Saved data entries

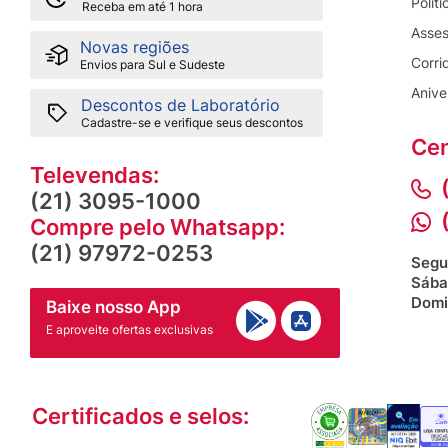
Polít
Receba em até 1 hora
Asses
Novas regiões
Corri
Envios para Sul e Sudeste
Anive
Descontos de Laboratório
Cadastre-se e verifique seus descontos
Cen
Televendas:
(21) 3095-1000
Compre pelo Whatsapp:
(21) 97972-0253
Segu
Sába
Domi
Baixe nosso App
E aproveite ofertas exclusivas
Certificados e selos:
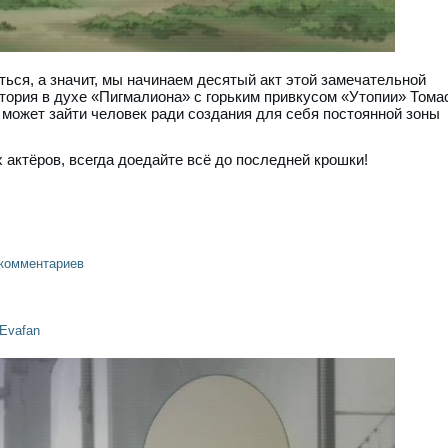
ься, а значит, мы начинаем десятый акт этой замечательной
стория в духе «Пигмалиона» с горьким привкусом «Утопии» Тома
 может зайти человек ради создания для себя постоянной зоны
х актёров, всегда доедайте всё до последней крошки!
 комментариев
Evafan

**PROBLEM REQUIREMENTS:**
Exclude all pictures and return precisely the lines from the one containing "Receba em até 1 hora" through the closing line of the data.

**RESPONSE TO THE TASK:**
Receba em até 1 hora
Asses
Novas regiões
Corri
Envios para Sul e Sudeste
Anive
Descontos de Laboratório
Cadastre-se e verifique seus descontos
Cen
Televendas:
(21) 3095-1000
Compre pelo Whatsapp:
(21) 97972-0253
Segu
Sába
Domi
Baixe nosso App
E aproveite ofertas exclusivas
Certificados e selos:
ься, а значит, мы начинаем десятый акт этой замечательной
стория в духе «Пигмалиона» с горьким привкусом «Утопии» Тома
 может зайти человек ради создания для себя постоянной зоны
х актёров, всегда доедайте всё до последней крошки!
 комментариев
Evafan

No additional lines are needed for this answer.